Fig. 3: Prediction and inference of noise-driven modulation instability dynamics obtained from numerical simulations.
From: Deep learning prediction of noise-driven nonlinear instabilities in fibre optics

a Example of average spectra obtained after fibre propagation for different dual-seed configurations at the fibre input.
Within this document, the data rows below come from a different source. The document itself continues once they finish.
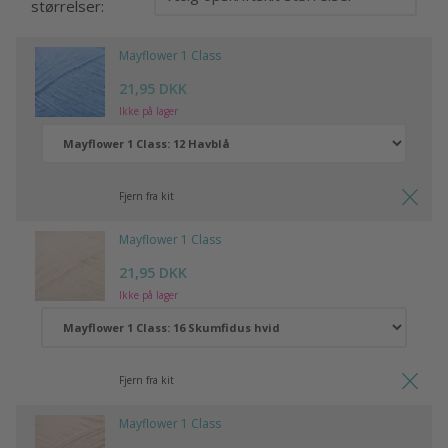
størrelser:
Mayflower 1 Class
21,95 DKK
Ikke på lager
Fjern fra kit
Mayflower 1 Class
21,95 DKK
Ikke på lager
Fjern fra kit
Mayflower 1 Class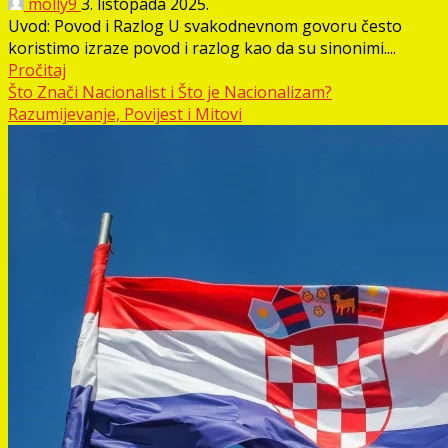
molly9
3. listopada 2025.
Uvod: Povod i Razlog U svakodnevnom govoru često
koristimo izraze povod i razlog kao da su sinonimi....
Pročitaj
Što Znači Nacionalist i Što je Nacionalizam?
Razumijevanje, Povijest i Mitovi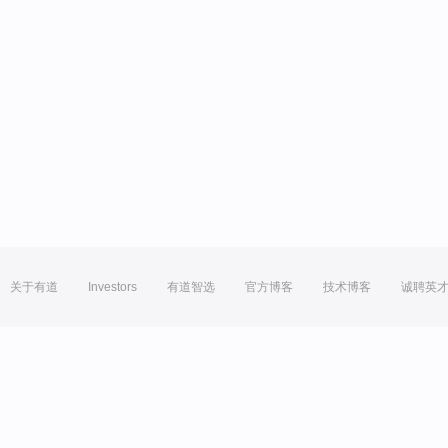
关于有道
Investors
有道智选
官方博客
技术博客
诚聘英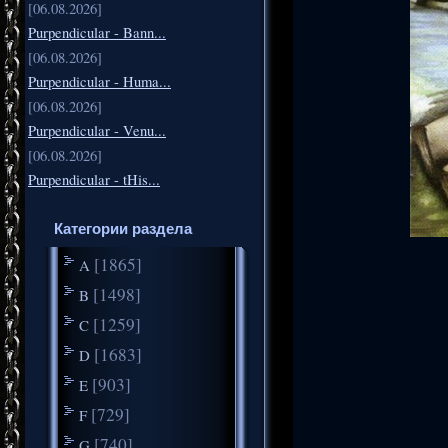
[06.08.2026]
Purpendicular - Bann...
[06.08.2026]
Purpendicular - Huma...
[06.08.2026]
Purpendicular - Venu...
[06.08.2026]
Purpendicular - tHis...
Категории раздела
[1865]
A
[1498]
B
[1259]
C
[1683]
D
[903]
E
[729]
F
[740]
G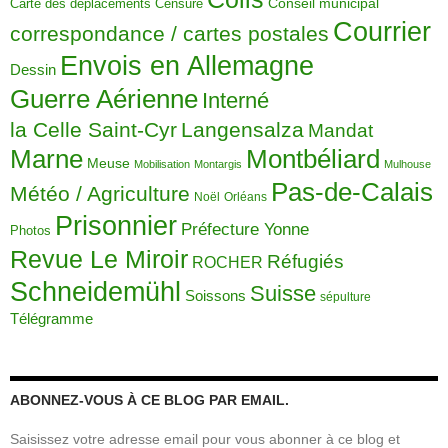
Carte des déplacements
Censure
Conseil municipal
Courrier
correspondance / cartes postales
Envois en Allemagne
Dessin
Guerre Aérienne
Interné
la Celle Saint-Cyr
Langensalza
Mandat
Montbéliard
Marne
Meuse
Mobilisation
Montargis
Mulhouse
Pas-de-Calais
Météo / Agriculture
Noël
Orléans
Prisonnier
Préfecture Yonne
Photos
Revue Le Miroir
Réfugiés
ROCHER
Schneidemühl
Suisse
Soissons
sépulture
Télégramme
ABONNEZ-VOUS À CE BLOG PAR EMAIL.
Saisissez votre adresse email pour vous abonner à ce blog et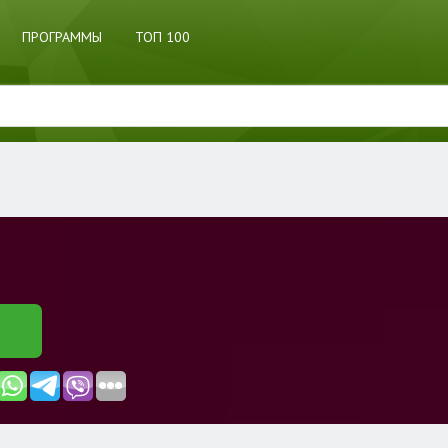
ПРОГРАММЫ
ТОП 100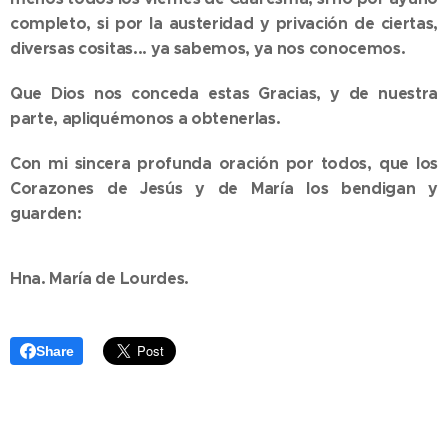
completo, si por la austeridad y privación de ciertas,
diversas cositas... ya sabemos, ya nos conocemos.
Que Dios nos conceda estas Gracias, y de nuestra
parte, apliquémonos a obtenerlas.
Con mi sincera profunda oración por todos, que los
Corazones de Jesús y de María los bendigan y
guarden:
Hna. María de Lourdes.
Share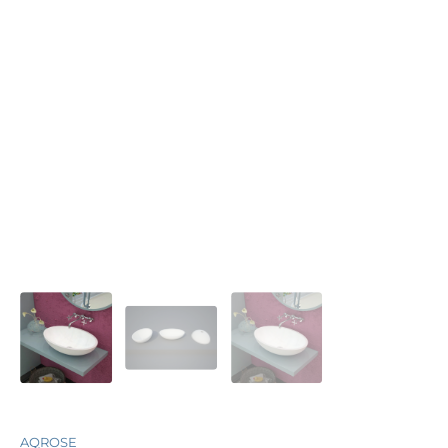
AQROSE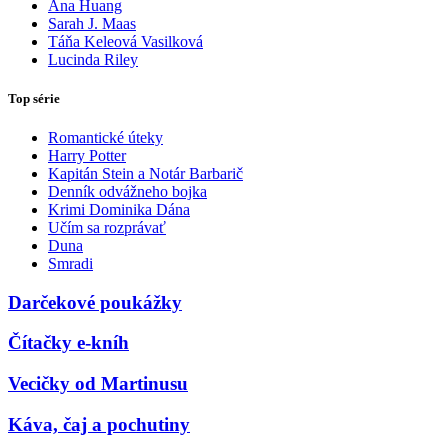
Ana Huang
Sarah J. Maas
Táňa Keleová Vasilková
Lucinda Riley
Top série
Romantické úteky
Harry Potter
Kapitán Stein a Notár Barbarič
Denník odvážneho bojka
Krimi Dominika Dána
Učím sa rozprávať
Duna
Smradi
Darčekové poukážky
Čítačky e-kníh
Vecičky od Martinusu
Káva, čaj a pochutiny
The artificial neural network (ANN) prediction (thick blue line) is superimposed on the ground truth given by the simulations (thin black line). b Two-seed wavelength and phase parameters (\({\lambda }_{1}\), \({\lambda }_{2}\) and \({\varDelta \varphi }_{{\mathrm{2,1}}}\)) retrieved by the neural network (white dots) and compared to the seed parameters used in simulations (dashed blue line). The dispersion of the ANN predictions compared to the ground truth (i.e. simulations parameters) is also illustrated via a density plot of the network predictions in each panel background and the root mean square error (RMSE) is provided for each ANN prediction. c Example of average output spectra obtained for different four-seed configurations at the fibre input. Other parameters are the same as in panel (a). d Four-seed wavelength and phase parameters (\({\lambda }_{1}\), \({\lambda }_{2}\), \({\lambda }_{3}\), \({\lambda }_{4}\), \({\varDelta \varphi }_{{\mathrm{2,1}}}\) and \({\varDelta \varphi }_{{\mathrm{4,3}}}\)) retrieved by the neural network (white dots) and compared to the seed parameters used in simulations (dashed blue line). Other parameters are the same as in panel (b).